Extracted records

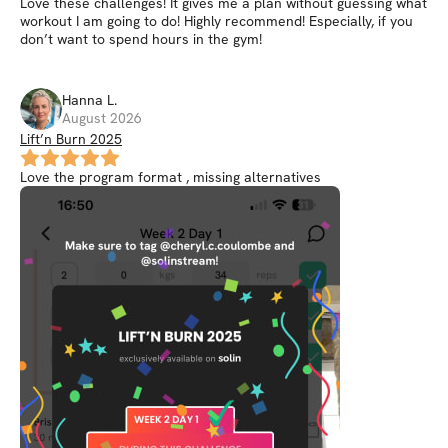
Love these challenges! It gives me a plan without guessing what
workout I am going to do! Highly recommend! Especially, if you
don’t want to spend hours in the gym!
Hanna
L
.
August 2026
Lift’n Burn 2025
Love the program format , missing alternatives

• Work instruction:
In your copy, every entry above must match word for word, and no picture may appear.

• Task result:
Love these challenges! It gives me a plan without guessing what
workout I am going to do! Highly recommend! Especially, if you
don’t want to spend hours in the gym!
Hanna
L
.
August 2026
Lift’n Burn 2025
Love the program format , missing alternatives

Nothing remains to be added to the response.